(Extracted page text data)
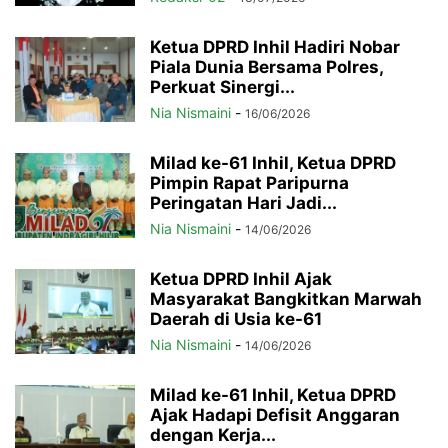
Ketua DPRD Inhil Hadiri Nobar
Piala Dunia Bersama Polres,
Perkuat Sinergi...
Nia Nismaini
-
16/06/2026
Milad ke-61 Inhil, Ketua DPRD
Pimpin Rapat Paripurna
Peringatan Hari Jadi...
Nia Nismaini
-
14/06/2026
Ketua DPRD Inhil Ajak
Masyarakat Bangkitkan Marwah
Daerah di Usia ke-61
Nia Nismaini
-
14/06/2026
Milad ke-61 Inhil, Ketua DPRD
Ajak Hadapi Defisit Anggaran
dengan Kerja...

PROBLEM TO SOLVE:
No picture belongs in the answer; the rest of the records must be repeated exactly.

WRITTEN SOLUTION:
Ketua DPRD Inhil Hadiri Nobar
Piala Dunia Bersama Polres,
Perkuat Sinergi...
Nia Nismaini
-
16/06/2026
Milad ke-61 Inhil, Ketua DPRD
Pimpin Rapat Paripurna
Peringatan Hari Jadi...
Nia Nismaini
-
14/06/2026
Ketua DPRD Inhil Ajak
Masyarakat Bangkitkan Marwah
Daerah di Usia ke-61
Nia Nismaini
-
14/06/2026
Milad ke-61 Inhil, Ketua DPRD
Ajak Hadapi Defisit Anggaran
dengan Kerja...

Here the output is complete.